As the inevitable launch of humans to Mars slowly approaches over the coming decades, we are using our best technology to study our neighbour in detail. With multiple orbiting satellites and ground surveyors, we are slowly learning more about the geology, climate, environment, and history of Mars. It feels as if every new discovery is a surprise, and we never expected Mars to be such a dynamic and complex world. With science and technology improving every year, humanity is focussing efforts on the red planet. The latest incredible discovery comes from radar data from the Mars Reconnaissance Orbiter (MRO).
The latest data indicates that vast glaciers of ice water exist longitudinally around the northern and southern hemispheres of Mars. They could not be seen in images at visible wavelengths because they are covered by the thick layer of rusty dust that covers the entire planet. But radar data can peer beneath the dust and not only see the glaciers, but measure their size and structure.

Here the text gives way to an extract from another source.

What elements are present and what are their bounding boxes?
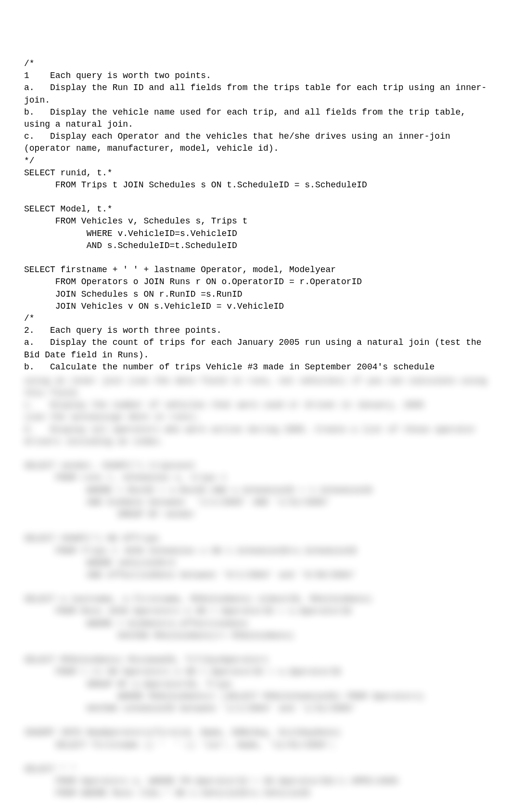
document-visible-text: /* 1 Each query is worth two points. a. … <box>24 58 487 373</box>
document-blurred-text: using an inner join (use the date field … <box>24 375 487 800</box>
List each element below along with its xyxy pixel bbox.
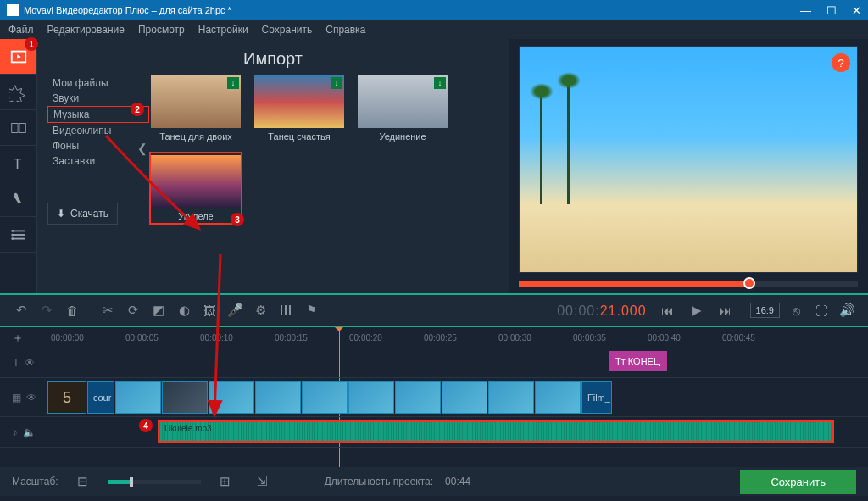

A glacier is a large chunk of ice that flows over geological time scales, and just like glaciers on Earth, the motion and evolution of the Martian glaciers can be modelled. By looking at the form and flow of the glaciers at the well studied parts of the planet, the total volume and flow of the glaciers across the entire planet can be determined.
The result? The Martian glaciers are made of 150 Billion cubic kilometres of water ice! That’s enough ice to cover the entire surface with an ice layer 1.1 metres thick. Recently I wrote about the fact that Mars had lost an entire ocean of water to space, and the lack of a magnetic field means that most surface water is evaporated by the rays from the Sun. But with the ice, the thick layer of dust is likely protecting it from evaporation.
This much ice is promising for the future of human exploration on Mars. It could provide a source of usable water to help sustain humans who venture there.